Showing posts with label protests. Show all posts
Showing posts with label protests. Show all posts

Sunday, November 20, 2011

Occupy Wall Street Verses the Real Enemy

If this blog accomplishes nothing in its existence, I feel it my duty to at least help make sure everyone sees this video. This is the police response to a demonstration at Northern California’s UC Davis, Friday.

In a reaction to the college’s leadership in the run up to this action, UCD’s faculty association asked the University’s Chancellor, Linda Katehi, to resign. In an eerie show of solidarity with protesters, students linked arms and lined the road for three blocks, outside the building in which the Chancellor was speaking. This was the Chancellors walk to her car.

On the few occasions that I make predictions, I usually get it wrong. So to increase my odds, this time, I’m predicting something that has already happened. I’m predicting that the “Occupy Wall Street” movement has already won. How? Let me borrow the people’s microphone for a moment.

News editors love to deliver stories that fit what they believe their audiences want to hear. Unfortunately, nothing of the OWS story fits into the old narratives that the media has been pumping out lately. Fox News tries to make the protesters out to be criminals - hard to do with videos like the ones above (or this). Rachel Maddow tries to make the protesters out to be a branch of the young democrats but I’m pretty sure the students unable to get jobs are as unhappy with Obama as they are with banks.

Correspondents can’t do an exposé on the protesters list of demands because as of this writing, the leaders of this movement haven’t issued any. This oversight has been identified as a tactical error by critics, but I believe, this lack of goals is intentional and, at the moment, one of the movements strengths. The end game for the occupiers is not to get some bit of legislation passed, or to get some slick candidate elected. Instead, I think, the goal is to change the entire national debate, for months maybe even for years to come. And so far it’s working. In September the news was full of stories about which politician was willing to cut the most to balance the budget. These last couples of months have been packed with stories debating the economic inequalities that are occurring throughout the world.

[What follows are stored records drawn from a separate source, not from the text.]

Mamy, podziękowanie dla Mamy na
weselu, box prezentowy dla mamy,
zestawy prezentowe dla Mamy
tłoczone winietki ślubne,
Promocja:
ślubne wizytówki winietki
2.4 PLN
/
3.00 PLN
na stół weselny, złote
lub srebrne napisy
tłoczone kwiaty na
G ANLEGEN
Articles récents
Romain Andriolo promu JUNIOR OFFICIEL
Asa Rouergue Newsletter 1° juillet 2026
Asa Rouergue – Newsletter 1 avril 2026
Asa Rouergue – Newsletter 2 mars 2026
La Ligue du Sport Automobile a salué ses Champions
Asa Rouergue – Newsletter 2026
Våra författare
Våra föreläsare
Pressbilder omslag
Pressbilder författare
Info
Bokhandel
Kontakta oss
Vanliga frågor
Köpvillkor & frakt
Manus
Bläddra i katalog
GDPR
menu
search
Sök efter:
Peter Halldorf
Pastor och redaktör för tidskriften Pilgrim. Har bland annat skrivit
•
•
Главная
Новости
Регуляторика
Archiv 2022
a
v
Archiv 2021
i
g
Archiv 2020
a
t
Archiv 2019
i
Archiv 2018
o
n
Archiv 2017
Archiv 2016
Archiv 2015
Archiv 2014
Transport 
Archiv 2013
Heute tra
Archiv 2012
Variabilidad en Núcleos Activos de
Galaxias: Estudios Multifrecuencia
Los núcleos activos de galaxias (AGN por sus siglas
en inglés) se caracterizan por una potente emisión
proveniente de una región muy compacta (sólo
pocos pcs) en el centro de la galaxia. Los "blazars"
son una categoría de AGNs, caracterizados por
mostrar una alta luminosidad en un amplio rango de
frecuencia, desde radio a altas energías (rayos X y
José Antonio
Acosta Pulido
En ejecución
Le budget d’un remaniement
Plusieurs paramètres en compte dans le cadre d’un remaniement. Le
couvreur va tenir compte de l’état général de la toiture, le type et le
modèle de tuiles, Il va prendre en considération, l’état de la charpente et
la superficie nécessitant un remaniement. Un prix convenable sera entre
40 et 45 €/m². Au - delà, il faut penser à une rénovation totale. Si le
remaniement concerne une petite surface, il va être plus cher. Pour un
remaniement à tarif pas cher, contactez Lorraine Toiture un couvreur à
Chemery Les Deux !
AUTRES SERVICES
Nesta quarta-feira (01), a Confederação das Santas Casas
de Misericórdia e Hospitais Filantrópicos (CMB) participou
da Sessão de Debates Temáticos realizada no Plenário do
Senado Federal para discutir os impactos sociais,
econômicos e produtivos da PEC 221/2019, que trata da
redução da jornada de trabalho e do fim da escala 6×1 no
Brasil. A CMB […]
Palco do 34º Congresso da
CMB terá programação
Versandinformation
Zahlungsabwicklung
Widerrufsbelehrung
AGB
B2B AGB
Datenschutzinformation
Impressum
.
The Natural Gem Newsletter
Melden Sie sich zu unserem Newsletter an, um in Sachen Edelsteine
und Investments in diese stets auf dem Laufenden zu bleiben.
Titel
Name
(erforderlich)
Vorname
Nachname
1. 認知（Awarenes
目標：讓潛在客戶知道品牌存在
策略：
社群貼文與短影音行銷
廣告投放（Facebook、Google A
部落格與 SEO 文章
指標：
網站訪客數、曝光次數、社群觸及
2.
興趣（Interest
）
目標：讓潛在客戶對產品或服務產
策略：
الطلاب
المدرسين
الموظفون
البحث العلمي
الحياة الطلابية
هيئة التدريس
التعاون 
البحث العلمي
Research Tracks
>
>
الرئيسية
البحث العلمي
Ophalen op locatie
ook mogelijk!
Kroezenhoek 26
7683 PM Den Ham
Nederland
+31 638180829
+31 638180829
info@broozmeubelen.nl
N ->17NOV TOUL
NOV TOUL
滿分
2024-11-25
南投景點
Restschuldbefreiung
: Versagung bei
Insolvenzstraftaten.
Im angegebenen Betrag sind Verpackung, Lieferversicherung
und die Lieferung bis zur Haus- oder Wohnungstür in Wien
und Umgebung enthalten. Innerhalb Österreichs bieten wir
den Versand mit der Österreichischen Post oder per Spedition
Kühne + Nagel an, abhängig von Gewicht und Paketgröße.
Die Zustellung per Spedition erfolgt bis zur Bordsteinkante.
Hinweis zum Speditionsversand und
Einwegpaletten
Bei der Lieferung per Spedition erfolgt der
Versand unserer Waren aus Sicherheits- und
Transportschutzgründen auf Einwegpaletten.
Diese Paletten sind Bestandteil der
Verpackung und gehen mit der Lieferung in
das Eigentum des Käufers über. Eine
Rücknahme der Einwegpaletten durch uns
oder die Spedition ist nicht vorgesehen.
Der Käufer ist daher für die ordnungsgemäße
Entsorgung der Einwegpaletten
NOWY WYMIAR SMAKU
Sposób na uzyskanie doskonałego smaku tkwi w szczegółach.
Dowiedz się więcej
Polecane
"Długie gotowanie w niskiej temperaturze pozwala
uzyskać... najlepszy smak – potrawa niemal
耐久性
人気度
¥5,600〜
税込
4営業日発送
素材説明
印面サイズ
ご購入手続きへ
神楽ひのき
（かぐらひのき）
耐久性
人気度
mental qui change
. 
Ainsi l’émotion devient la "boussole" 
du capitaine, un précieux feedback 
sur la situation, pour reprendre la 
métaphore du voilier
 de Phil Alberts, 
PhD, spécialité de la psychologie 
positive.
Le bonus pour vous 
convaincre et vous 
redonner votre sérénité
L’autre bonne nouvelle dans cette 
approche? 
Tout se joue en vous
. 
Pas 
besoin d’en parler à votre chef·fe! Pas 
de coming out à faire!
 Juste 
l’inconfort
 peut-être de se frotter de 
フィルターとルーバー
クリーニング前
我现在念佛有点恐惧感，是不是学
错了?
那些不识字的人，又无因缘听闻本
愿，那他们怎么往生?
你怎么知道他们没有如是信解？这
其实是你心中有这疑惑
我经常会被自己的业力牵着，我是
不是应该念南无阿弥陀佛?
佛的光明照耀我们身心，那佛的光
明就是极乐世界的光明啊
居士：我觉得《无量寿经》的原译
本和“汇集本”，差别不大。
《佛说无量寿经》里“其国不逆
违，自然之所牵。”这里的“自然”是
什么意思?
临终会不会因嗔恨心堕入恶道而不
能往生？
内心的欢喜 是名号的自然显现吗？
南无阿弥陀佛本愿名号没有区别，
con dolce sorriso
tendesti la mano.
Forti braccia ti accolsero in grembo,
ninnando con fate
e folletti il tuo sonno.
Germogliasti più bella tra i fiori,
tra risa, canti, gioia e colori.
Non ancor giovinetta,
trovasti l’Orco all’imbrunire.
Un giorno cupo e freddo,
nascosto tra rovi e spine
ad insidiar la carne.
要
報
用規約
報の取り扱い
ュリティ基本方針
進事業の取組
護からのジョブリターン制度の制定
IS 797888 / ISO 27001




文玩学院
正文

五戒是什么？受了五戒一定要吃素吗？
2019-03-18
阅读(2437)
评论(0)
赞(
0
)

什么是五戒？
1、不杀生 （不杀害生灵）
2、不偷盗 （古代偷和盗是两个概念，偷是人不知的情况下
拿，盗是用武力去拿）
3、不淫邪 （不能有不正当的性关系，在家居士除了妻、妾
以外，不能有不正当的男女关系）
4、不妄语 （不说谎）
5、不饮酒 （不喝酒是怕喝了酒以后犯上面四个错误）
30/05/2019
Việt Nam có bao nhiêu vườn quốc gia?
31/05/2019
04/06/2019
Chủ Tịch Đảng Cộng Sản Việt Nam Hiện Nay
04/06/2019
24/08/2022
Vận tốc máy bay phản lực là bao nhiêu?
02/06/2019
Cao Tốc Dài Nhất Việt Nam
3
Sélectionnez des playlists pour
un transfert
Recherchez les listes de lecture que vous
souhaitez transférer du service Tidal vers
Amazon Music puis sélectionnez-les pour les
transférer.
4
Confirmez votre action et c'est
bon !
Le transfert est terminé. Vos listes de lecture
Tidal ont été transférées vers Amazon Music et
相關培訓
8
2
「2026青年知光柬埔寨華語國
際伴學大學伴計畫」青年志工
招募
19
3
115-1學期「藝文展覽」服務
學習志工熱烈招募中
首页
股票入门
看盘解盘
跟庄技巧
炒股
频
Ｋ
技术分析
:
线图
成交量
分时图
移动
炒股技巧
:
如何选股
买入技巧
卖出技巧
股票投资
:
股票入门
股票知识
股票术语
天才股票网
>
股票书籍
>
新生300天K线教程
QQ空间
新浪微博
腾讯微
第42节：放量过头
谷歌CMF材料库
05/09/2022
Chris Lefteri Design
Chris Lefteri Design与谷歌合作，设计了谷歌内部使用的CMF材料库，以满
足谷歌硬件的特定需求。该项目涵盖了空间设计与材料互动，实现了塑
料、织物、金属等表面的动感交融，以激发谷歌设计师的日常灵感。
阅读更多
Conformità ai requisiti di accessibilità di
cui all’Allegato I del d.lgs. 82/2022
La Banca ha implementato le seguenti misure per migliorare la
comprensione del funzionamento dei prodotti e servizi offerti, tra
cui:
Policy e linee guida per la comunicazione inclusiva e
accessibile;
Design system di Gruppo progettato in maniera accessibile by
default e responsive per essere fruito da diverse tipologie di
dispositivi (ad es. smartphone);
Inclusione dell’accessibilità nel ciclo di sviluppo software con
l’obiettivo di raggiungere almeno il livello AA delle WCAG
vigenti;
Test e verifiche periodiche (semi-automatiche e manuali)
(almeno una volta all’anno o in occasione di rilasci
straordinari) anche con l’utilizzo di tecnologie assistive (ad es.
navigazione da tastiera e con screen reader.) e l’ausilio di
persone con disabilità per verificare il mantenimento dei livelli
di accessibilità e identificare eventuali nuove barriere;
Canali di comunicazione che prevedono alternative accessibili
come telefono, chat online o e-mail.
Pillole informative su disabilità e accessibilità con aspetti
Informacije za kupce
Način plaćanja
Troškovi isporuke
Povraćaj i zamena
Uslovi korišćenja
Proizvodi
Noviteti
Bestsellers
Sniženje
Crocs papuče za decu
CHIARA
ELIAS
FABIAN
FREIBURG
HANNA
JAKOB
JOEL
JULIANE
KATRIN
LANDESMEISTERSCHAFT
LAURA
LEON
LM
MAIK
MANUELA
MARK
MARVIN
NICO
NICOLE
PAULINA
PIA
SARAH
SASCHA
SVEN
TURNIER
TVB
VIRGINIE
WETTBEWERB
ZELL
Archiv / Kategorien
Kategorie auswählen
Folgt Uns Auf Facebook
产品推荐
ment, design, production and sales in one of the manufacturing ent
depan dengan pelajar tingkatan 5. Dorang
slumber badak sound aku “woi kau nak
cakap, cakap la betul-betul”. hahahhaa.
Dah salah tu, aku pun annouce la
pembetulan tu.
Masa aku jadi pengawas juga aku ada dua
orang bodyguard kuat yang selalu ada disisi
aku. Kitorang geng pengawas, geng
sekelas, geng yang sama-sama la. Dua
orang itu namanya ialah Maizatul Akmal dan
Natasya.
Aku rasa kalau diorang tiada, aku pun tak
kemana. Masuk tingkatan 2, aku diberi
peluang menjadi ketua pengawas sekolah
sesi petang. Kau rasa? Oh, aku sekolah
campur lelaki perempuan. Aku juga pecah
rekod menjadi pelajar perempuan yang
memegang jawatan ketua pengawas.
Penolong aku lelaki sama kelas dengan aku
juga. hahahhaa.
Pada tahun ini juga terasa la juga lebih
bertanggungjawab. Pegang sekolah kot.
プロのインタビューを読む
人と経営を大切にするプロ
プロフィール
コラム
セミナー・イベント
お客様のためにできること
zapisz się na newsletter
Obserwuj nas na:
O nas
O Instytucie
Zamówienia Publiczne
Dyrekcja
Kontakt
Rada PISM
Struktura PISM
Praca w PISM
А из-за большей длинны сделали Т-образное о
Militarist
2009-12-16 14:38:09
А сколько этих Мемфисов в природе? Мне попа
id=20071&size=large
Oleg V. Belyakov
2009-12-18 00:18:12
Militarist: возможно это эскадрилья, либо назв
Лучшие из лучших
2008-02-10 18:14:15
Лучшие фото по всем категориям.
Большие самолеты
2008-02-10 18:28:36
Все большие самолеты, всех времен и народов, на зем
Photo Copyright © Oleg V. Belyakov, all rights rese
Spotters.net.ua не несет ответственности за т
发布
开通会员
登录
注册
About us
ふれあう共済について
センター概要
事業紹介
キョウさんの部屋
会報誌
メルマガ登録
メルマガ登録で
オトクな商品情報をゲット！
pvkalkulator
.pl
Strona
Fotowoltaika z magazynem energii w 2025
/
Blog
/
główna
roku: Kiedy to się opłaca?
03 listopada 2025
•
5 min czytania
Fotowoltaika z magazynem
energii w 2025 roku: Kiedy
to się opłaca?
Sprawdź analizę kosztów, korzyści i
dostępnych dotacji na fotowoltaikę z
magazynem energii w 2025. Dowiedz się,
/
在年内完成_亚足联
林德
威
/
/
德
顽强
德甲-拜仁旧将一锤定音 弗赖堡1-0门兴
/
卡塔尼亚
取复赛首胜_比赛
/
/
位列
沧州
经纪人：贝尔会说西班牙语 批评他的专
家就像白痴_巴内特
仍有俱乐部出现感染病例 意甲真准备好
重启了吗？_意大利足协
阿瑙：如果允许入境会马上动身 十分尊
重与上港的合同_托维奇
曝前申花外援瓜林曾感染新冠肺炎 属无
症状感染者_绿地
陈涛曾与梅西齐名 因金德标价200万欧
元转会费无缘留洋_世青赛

Journalists must hate this movement. Editors dislike any story where the headline includes the word “still,” as in “the protesters still occupy the park.” This does not make a good narrative because there is no change. If there is no change, there is no story to tell. The difficult thing for these old reporters to understand, is that “the story” IS that “there is no change.” Every day protesters remain in the parks, the true story (the one the media doesn’t have the ability to tell) actually gets more remarkable. Every day that passes, illustrates the resolve of the protesters. Every day that passes, illustrates that the inequalities in our society, still have not been corrected. Every day that passes, the nation is reminded that innocent people are still suffering in this economy. But there is nothing more a reporter can write about this, because nothing has changed. The protesters are still there. The problems are still there. The true story is still there. This breaking news, just in, Generalissimo Francisco Franco is still dead.

Now here is my narrative. Here is the spin I’ll put on OWS. The occupiers have won. They have beaten the enemy - No, not Wall Street. The Occupy Movement isn’t really protesting Wall Street. The enemy that the occupiers are fighting is - the media. The occupy movement is really protesting the news media’s coverage of Wall Street (or more correctly the news media’s lack of coverage of how corrupt Wall Street is. And OWS has won hands down. They have won by forcing the media to change the narrative. The international mega world media is not an easy entity to manipulate but tragic and compelling images like these are changing the balance of power every day, one seemingly uneventful day at a time.